Thank you so much Steve!
Do you know how to set this up via "auditctl" ?
I was not able to find a way looking at:
[~]# auditctl -help
Otherwise where would I edit the rule? (it's not in the .rules file, but
it is displayed if I auditctl -l)
Thank you so much
Stefano
On 09/26/2013 08:25 PM, Steve Grubb wrote:
On Thursday, September 26, 2013 05:36:45 PM Stefano Schiavi wrote:
> I am trying to use auditd to monitor changes to a directory. The problem
> is that when I setup a rule it does monitor the dir I specified but also
> all the sub dir and files making the monitor useless due to endless
> verbosity.
>
> Here is the rule I setup:
> |auditctl-w/home/raven/public_html-p war-k raven-pubhtmlwatch|
A watch is really a syscall rule in disguise.
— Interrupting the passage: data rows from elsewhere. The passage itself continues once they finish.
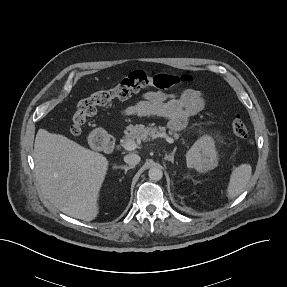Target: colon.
Wrapping results in <instances>:
<instances>
[{
	"mask_svg": "<svg viewBox=\"0 0 287 287\" xmlns=\"http://www.w3.org/2000/svg\"><path fill=\"white\" fill-rule=\"evenodd\" d=\"M193 81L190 75H175L168 73H149L136 70L122 78L113 88L99 90L90 97L80 100L71 118L70 131L73 135H79L83 125L96 112L97 107L109 106L113 100L128 99L147 86H154L161 90H167ZM233 133L241 138L248 136V129L242 117L235 114L232 120Z\"/></svg>",
	"mask_w": 287,
	"mask_h": 287,
	"instance_id": "5ec220e1",
	"label": "colon"
}]
</instances>
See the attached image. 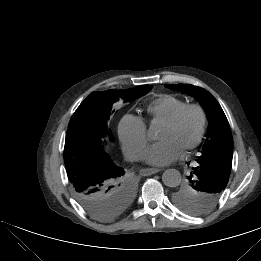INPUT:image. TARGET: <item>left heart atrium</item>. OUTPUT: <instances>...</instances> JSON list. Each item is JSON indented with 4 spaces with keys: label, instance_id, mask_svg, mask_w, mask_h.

If you place a watch on a
directory, auditctl will turn it into:
-a exit,always -F dir=/home/raven/public_html -F perm=war -F key=raven-pubhtmlwatch
The -F dir field is recursive. However, if you just want to watch the directory
entries, you can change that to -F path.
-a exit,always -F path=/home/raven/public_html -F perm=war -F key=raven-pubhtmlwatch
This is not recursive and just watches the inode that the directory occupies.